2. On January 17, 1993, a Sunday, Clinton and Gore, along with many supporters, made a 120-mile journey by bus from Charlottesville, VA to Washington, DC. The symbolism of this trip is evident once you know that they left from Monticello, Thomas Jefferson's home. Here was a young man (Clinton was 46) who was not only claming to stand in democratic tradition of Jefferson but who was, as it were, trying to become a Jefferson redivivus. But just as one needs but one spouse, America really only needed one Thomas Jefferson.

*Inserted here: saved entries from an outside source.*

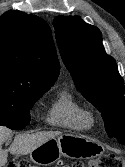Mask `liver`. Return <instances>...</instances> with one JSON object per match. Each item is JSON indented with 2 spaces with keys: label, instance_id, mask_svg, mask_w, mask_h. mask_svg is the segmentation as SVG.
Here are the masks:
<instances>
[{
  "label": "liver",
  "instance_id": "6515ba94",
  "mask_svg": "<svg viewBox=\"0 0 125 167\" xmlns=\"http://www.w3.org/2000/svg\"><path fill=\"white\" fill-rule=\"evenodd\" d=\"M59 131H47L37 133H23L15 136L14 141L8 149H3V143L12 135L7 127L0 126V167L7 163L8 152L14 155L30 154L35 148L44 142L60 136Z\"/></svg>",
  "mask_w": 125,
  "mask_h": 167
}]
</instances>
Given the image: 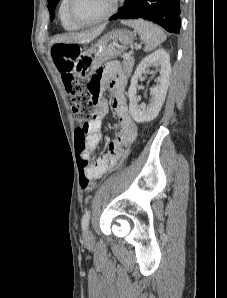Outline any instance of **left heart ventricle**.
I'll use <instances>...</instances> for the list:
<instances>
[{
  "label": "left heart ventricle",
  "mask_w": 227,
  "mask_h": 298,
  "mask_svg": "<svg viewBox=\"0 0 227 298\" xmlns=\"http://www.w3.org/2000/svg\"><path fill=\"white\" fill-rule=\"evenodd\" d=\"M111 0H73L72 13L80 21H90L102 16Z\"/></svg>",
  "instance_id": "left-heart-ventricle-1"
}]
</instances>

3. On January 18, in Washington DC., Clinton hosted a lunch at the Folger Shakespeare Library for 53 people whom he called his "Faces of Hope"--people whom he had met on the campaign trail whose stories had touched him deeply. The gang of 53 ended up being a cross-section of America, with a Bloods and a Crips gang member, each of whom had decided to give up gang fighting for living a more productive life. There was a Native American leader from Montana, a Catholic priest involved in inner city work and several people who faced rare and debilitating medical conditions. Each of these people, however, articulated a hope for the future that was inspiring for Clinton, as well as many of us who learned about this luncheon. But it might have made us think that the lion and the lamb would soon lie down together.
Conclusion
Thus, by the time he delivered his inaugural address on January 20, after Maya Angelou has recited her beautiful poem "On the Pulse of Morning" (reviving the Kennedy tradition of having a famous poet--in his case Robert Frost--read/recite at the inauguration), Clinton had created sky-high hopes for rather immediate change for the better in America. A new generation was on the scene. He believed in a little town called Hope. He didn't stop thinking about tomorrow. And, we were told that neither should we.
The actual realities of governing were a bit more complex, as the next essay tries to show.